**Aim of the exercise**
Which lines run from the one containing "SHINKO 712 CRUISER" to the end of the entries? Copy them exactly, both ends included, and give nothing else.

**Data provided**
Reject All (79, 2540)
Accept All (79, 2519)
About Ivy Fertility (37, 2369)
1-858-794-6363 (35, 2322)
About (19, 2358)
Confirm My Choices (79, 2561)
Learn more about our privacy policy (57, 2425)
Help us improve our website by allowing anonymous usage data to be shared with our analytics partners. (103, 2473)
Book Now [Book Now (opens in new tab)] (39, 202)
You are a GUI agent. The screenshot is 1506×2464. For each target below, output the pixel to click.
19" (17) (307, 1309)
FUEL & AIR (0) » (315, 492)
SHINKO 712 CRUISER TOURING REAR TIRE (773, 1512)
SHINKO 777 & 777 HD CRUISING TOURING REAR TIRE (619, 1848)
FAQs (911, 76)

**Response to this exercise**
SHINKO 712 CRUISER TOURING REAR TIRE (773, 1512)
SHINKO 777 & 777 HD CRUISING TOURING REAR TIRE (619, 1848)
FAQs (911, 76)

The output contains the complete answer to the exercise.